All references cited in this application are hereby incorporated in their entireties by reference to the extent that they are not inconsistent with the disclosure in this application. It will be apparent to one of ordinary skill in the art that methods, devices, device elements, materials, procedures, and techniques other than those specifically described herein can be applied to the practice of the invention as broadly disclosed herein without resort to undue experimentation. All art-known functional equivalents of methods, devices, device elements, materials, procedures, and techniques specifically described herein are intended to be encompassed by this invention.

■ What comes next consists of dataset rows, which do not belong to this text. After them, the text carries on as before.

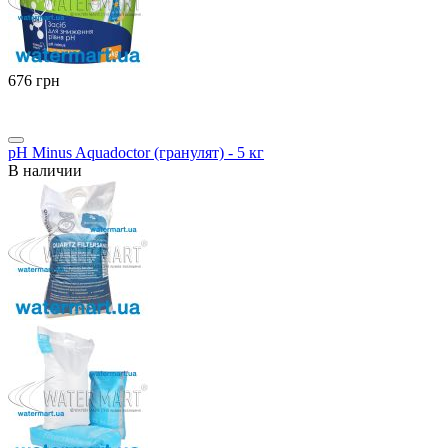
‍676‍
грн
pH Minus Aquadoctor (гранулят) - 5 кг
В наличии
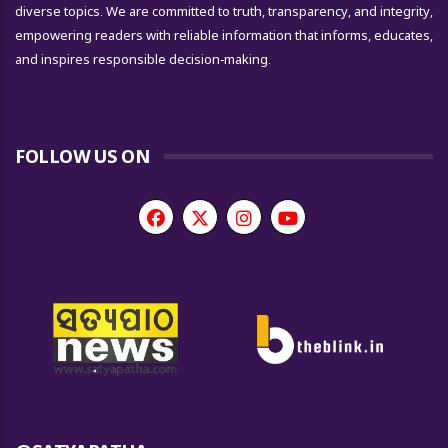
diverse topics. We are committed to truth, transparency, and integrity,
empowering readers with reliable information that informs, educates,
and inspires responsible decision-making.
FOLLOW US ON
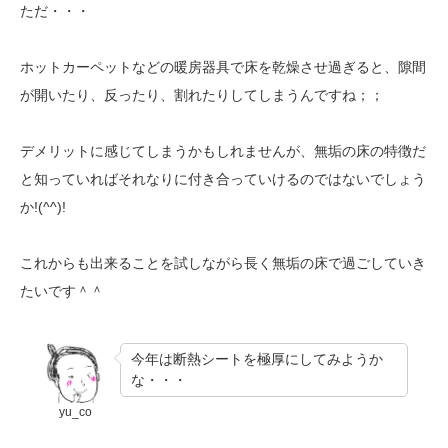
ただ・・・
ホットカーペットなどの暖房器具で床を乾燥させ過ぎると、隙間
が開いたり、反ったり、割れたりしてしまうんですね；；
デメリットに感じてしまうかもしれませんが、無垢の床の特徴だ
と知っていればそれなりに付き合っていけるのではないでしょう
か!(^^)!
これからも出来ることを試しながら長く無垢の床で過ごしていき
たいです＾＾
今年は断熱シートを極厚にしてみようか
な・・・
yu_co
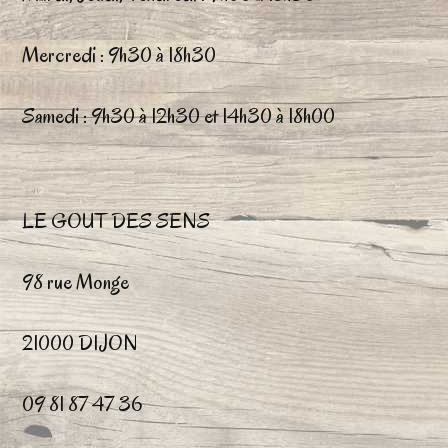
choisies
ch
Mercredi : 9h30 à 18h30
sur
su
la
la
Samedi : 9h30 à 12h30 et 14h30 à 18h00
page
pa
du
du
LE GOUT DES SENS
produit
pr
98 rue Monge
21000 DIJON
09 81 87 47 36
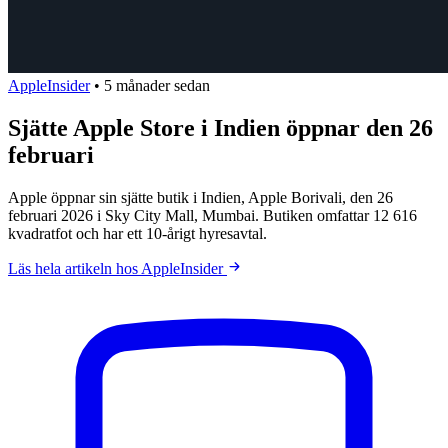
AppleInsider
•
5 månader sedan
Sjätte Apple Store i Indien öppnar den 26
februari
Apple öppnar sin sjätte butik i Indien, Apple Borivali, den 26
februari 2026 i Sky City Mall, Mumbai. Butiken omfattar 12 616
kvadratfot och har ett 10-årigt hyresavtal.
Läs hela artikeln hos AppleInsider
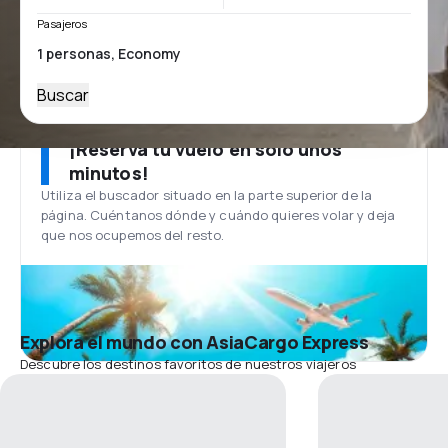
Pasajeros
Buscar
¡Reserva tu vuelo en solo unos
minutos!
Utiliza el buscador situado en la parte superior de la
página. Cuéntanos dónde y cuándo quieres volar y deja
que nos ocupemos del resto.
Explora el mundo con AsiaCargo Express
Descubre los destinos favoritos de nuestros viajeros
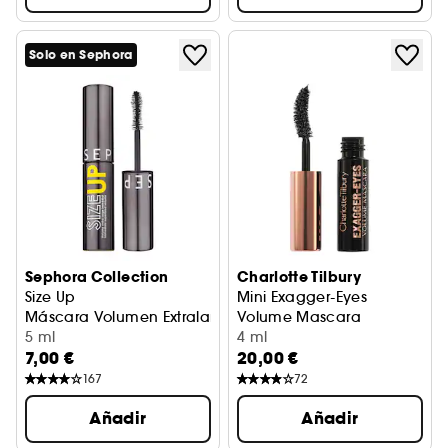
Solo en Sephora
Sephora Collection
Charlotte Tilbury
Size Up
Mini Exagger-Eyes
Máscara Volumen Extralargo Inmediato (Formato de viaje
Volume Mascara
5 ml
Máscara voluminizador forma
4 ml
7,00 €
20,00 €
167
72
Añadir
Añadir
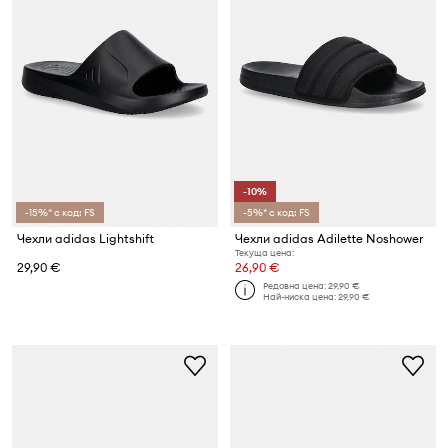
-10%
-15%* с код: FS
-5%* с код: FS
Чехли adidas Lightshift
Чехли adidas Adilette Noshower
Текуща цена:
29,90 €
26,90 €
Редовна цена:
29,90 €
Най-ниска цена:
29,90 €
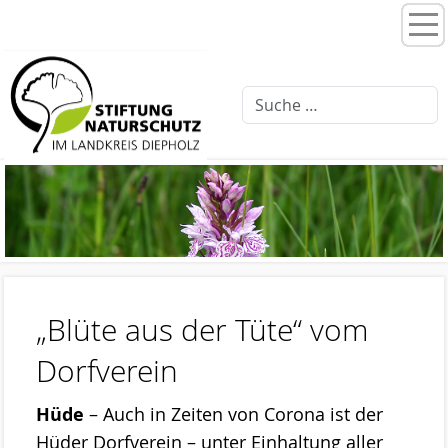
Home
Stiftungsprogramme
Moorentwicklung 3.0
Schlattprogramm
Fließgewässerrenaturierung
Ellernbäke
Finkenbach
„Blüte aus der Tüte“ vom
Brammer Bach
Dorfverein
Feuchtwiesenpflege
Hüde
– Auch in Zeiten von Corona ist der
Artenschutz
Hüder Dorfverein – unter Einhaltung aller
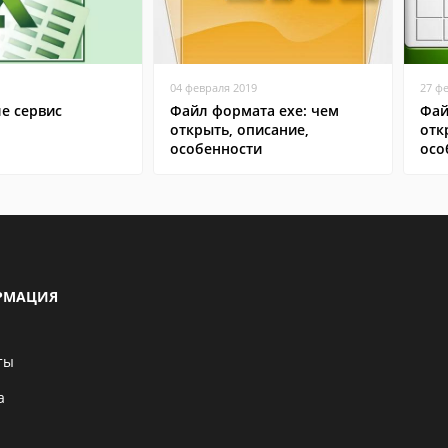
04 февраля 2019
27 ф
ле сервис
Файл формата exe: чем
Фай
открыть, описание,
отк
особенности
осо
РМАЦИЯ
ты
а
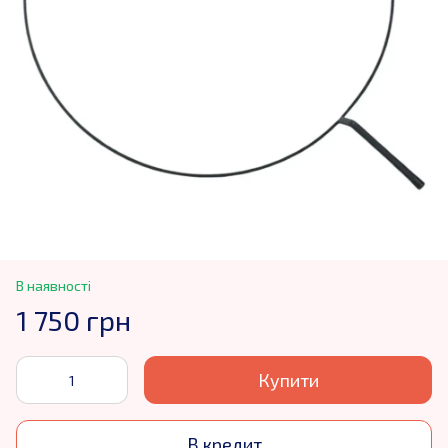
В наявності
1 750 грн
Купити
В кредит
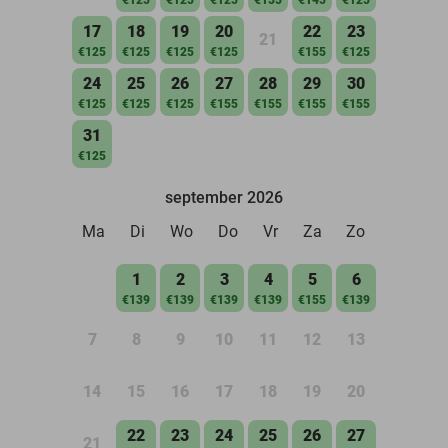
17
18
19
20
22
23
21
€125
€125
€125
€125
€155
€125
24
25
26
27
28
29
30
€125
€125
€125
€155
€155
€155
€155
31
€125
september 2026
Ma
Di
Wo
Do
Vr
Za
Zo
1
2
3
4
5
6
€139
€139
€139
€139
€155
€139
7
8
9
10
11
12
13
14
15
16
17
18
19
20
22
23
24
25
26
27
21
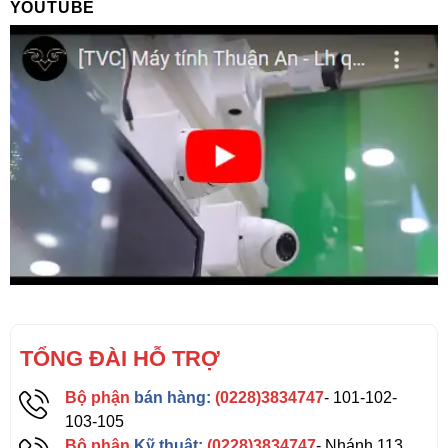
YOUTUBE
TỔNG ĐÀI HỖ TRỢ
Bộ phận
bán hàng:
(0228)3834747
- 101-102-
103-105
Bộ phận
Kỹ thuật:
(0228)3834747
- Nhánh 113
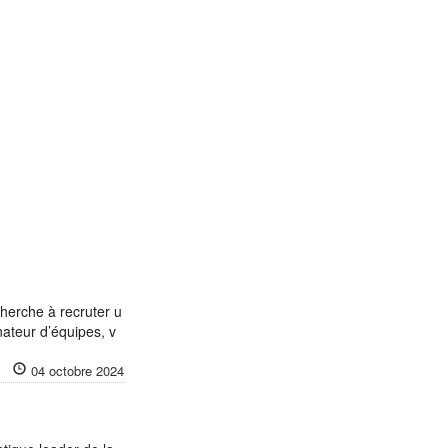
cherche à recruter u
ateur d’équipes, v
04 octobre 2024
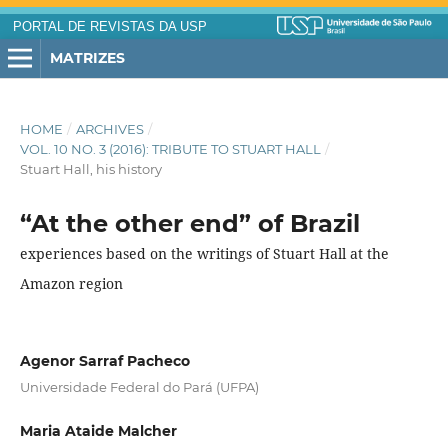
PORTAL DE REVISTAS DA USP
MATRIZES
HOME
/
ARCHIVES
/
VOL. 10 NO. 3 (2016): TRIBUTE TO STUART HALL
/
Stuart Hall, his history
“At the other end” of Brazil
experiences based on the writings of Stuart Hall at the
Amazon region
Agenor Sarraf Pacheco
Universidade Federal do Pará (UFPA)
Maria Ataide Malcher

When a group of materials, compositions, components, or compounds is disclosed herein, it is understood that all individual members of those groups and all subgroups thereof are disclosed separately. When a Markush group or other grouping is used herein, all individual members of the group and all combinations and sub-combinations possible of the group are intended to be individually included in the disclosure. Every formulation or combination of components described or exemplified herein can be used to practice the invention, unless otherwise stated. Whenever a range is given in the specification, for example, a temperature range, a time range, or a composition range, all intermediate ranges and subranges, as well as all individual values included in the ranges given are intended to be included in the disclosure. All changes which come within the meaning and range of equivalency of the items are to be embraced within their scope.

Although the present invention and its advantages have been described in detail, it should be understood that various changes, substitutions and alterations can be made herein without departing from the spirit and scope of the invention as defined by the appended claims. Moreover, the scope of the present application is not intended to be limited to the particular embodiments of the process, machine, manufacture, composition of matter, means, methods and steps described in the specification. As one of ordinary skill in the art will readily appreciate from the disclosure of the present invention, processes, machines, manufacture, compositions of matter, means, methods, or steps, presently existing or later to be developed that perform substantially the same function or achieve substantially the same result as the corresponding embodiments described herein may be utilized according to the present invention. Accordingly, the appended claims are intended to include within their scope such processes, machines, manufacture, compositions of matter, means, methods, or steps.